Your goal
The whole listing, exactly as given: write it out, leaving out each image.

Dataset
────────

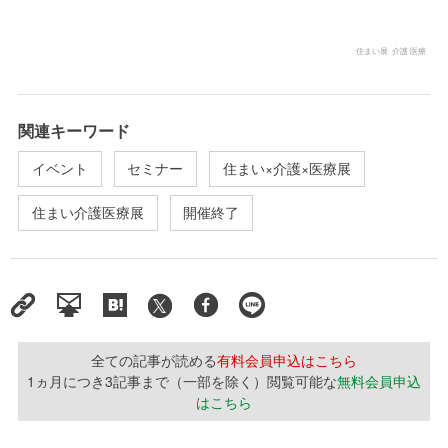
住まい展 介護 医療
関連キーワード
イベント
セミナー
住まい×介護×医療展
住まい介護医療展
開催終了
全ての記事が読める
有料会員申込はこちら
1ヵ月につき3記事まで（一部を除く）閲覧可能な
無料会員申込
はこちら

────────

Expected output
住まい展 介護 医療
関連キーワード
イベント
セミナー
住まい×介護×医療展
住まい介護医療展
開催終了
全ての記事が読める
有料会員申込はこちら
1ヵ月につき3記事まで（一部を除く）閲覧可能な
無料会員申込
はこちら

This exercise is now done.